People like Martin and Jill Griff (skiers from New Jersey) who use Airbnb regularly note that it is generally more cost effective. Once you have found a place that you like, you can communicate with the owner to get questions answered which is very helpful, they note.

In the past decade, ski-country properties have become a popular segment of the online rental business, but for private homeowners it may not be quite as easy as it appears.
Fire and safety

Airbnb rentals in Vermont are regulated by fire safety regulations. Public buildings like inns and condos already meet fire and safety codes.

However, individual homeowners may not be aware that once they rent out a room or rooms, they become a public building and therefore must meet those state fire and building safety codes, notes Butch Sutherland, regional manager at the Rutland Regional Office of Vermont’s Fire Safety Division.

He advises anyone thinking of renting out rooms to call that office (802-786-5867) to speak to a fire marshal to learn more about the rules or visit the website, firesafety.vermont.gov/buildingcode.

It’s not just smoke and carbon monoxide detectors that are required. He noted that a sleeping room (in a public building) must have two means of escape, a door and a secondary means of egress like a window that meets requirements for size and height (from the floor).

Michael Desrochers, executive director of the Department of Public Safety-Division of Fire Safety, noted in an email that a bill (S.204) has also been introduced this session. “This bill proposes to require the registration of short-term rentals and that registrants of short-term rentals self-certify compliance with certain health and safety provisions,” he wrote.

Desrochers, however, also admitted that the Division of Fire Safety does not have the resources to inspect all internet-based lodging facilities, noting that there isn’t yet “a good picture of how many and where all these places are.

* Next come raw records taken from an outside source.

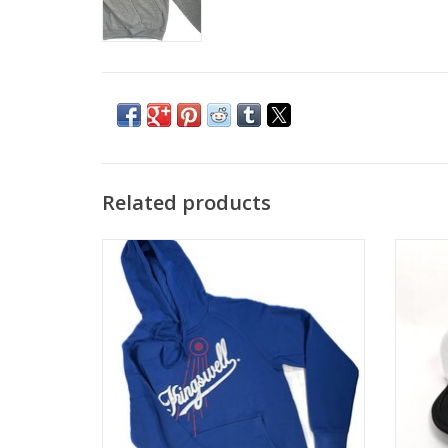
Related products
KINGSWELL HOMETOWN HOODIE - ROYAL
KIN
BLUE
ADD TO CART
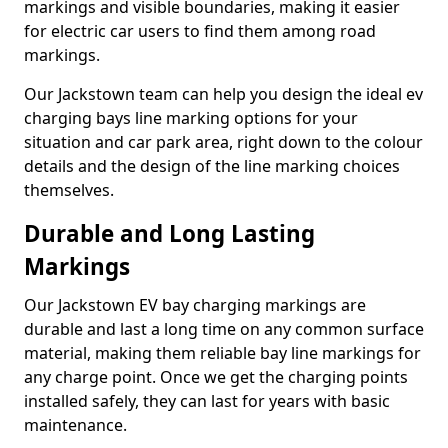
markings and visible boundaries, making it easier
for electric car users to find them among road
markings.
Our Jackstown team can help you design the ideal ev
charging bays line marking options for your
situation and car park area, right down to the colour
details and the design of the line marking choices
themselves.
Durable and Long Lasting
Markings
Our Jackstown EV bay charging markings are
durable and last a long time on any common surface
material, making them reliable bay line markings for
any charge point. Once we get the charging points
installed safely, they can last for years with basic
maintenance.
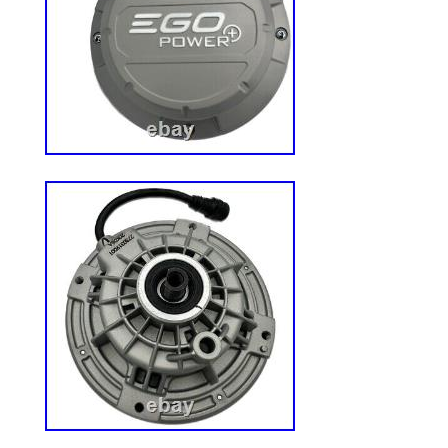
make every effort possible to accurately 
the items. Please be aware that slight var
be due to differences in lighting and com
resolutions. Thank you for shopping with
your business! If ordering electrical items
Please note that they will come equipped
You will need a suitable adapter to use th
country. An adult signature will be requir
have available help on hand to assist you
to the desired location in or outside of 
returning an item, it must be in all of the
include all of the original accessories or
it. The item and package should be in ori
condition. We do our best to process as q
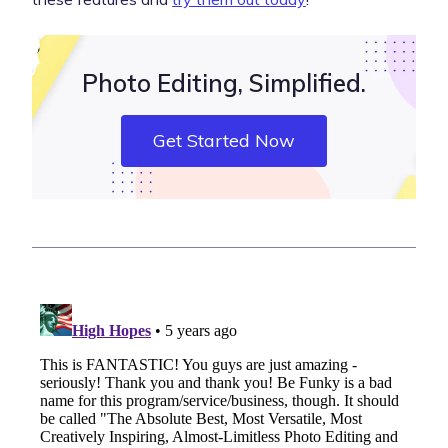
Photo Editing, Simplified.
Get Started Now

We do inspect in response to a complaint but are very limited in doing pro-active inspections,” he explained.

In addition to information on the website, he noted, “We are going to develop a general safety brochure explaining some of the key issues – smoke and carbon monoxide alarm requirements, second means of escape, guards, handrails, heating system safety, electrical safety, and other general safety items – people should be aware of.”

Tax and reporting
Other considerations include property insurance, taxes and the rooms and meals tax.

According to the state’s website tax.vermont.gov/sites/tax/files/documents/RoomwithaviewFS.pdf: “Vermont law states that sleeping accommodations offered to the public for a consideration on premises operated by a private person, entity, institution, or organization is subject to the Vermont Meals and Rooms Tax if those rentals total fifteen (15) or more days in any one calendar year.” (In rentals to the same person for 30 or more consecutive days, the person is considered to be a permanent resident and different rules apply.)

The state’s website also notes that beginning on “Oct. 1, 2016, Airbnb began collecting and remitting the meals and rooms tax and local option tax on behalf of their hosts.” However, where sites don’t provide this service, then the host is responsible.

Montgomery noted that because Airbnb collects the state and local options tax, it can be easier to use.

The state also advises that hosts “should make sure that all rental income is included on your income tax return.”

A warning advises: “You are personally responsible for collecting and remitting tax” and could be subject to up to seven years of tax, interest, and penalty if this hasn’t been done. The Department’s Voluntary Disclosure Program could reduce that to three years of tax and interest if one voluntarily comes forward (802-828-2514 for more information).

IRS rules say that money earned from the short-term rental of a personal home does not need to be reported as income to the IRS if the home is rented out for fewer than 15 days.
Still Airbnb is growing exponentially in popularity among owner-hosts and travelers alike. Airbnb has 1.2-plus million listings worldwide in 34,000 cities and 190 countries, according to Tripping.com.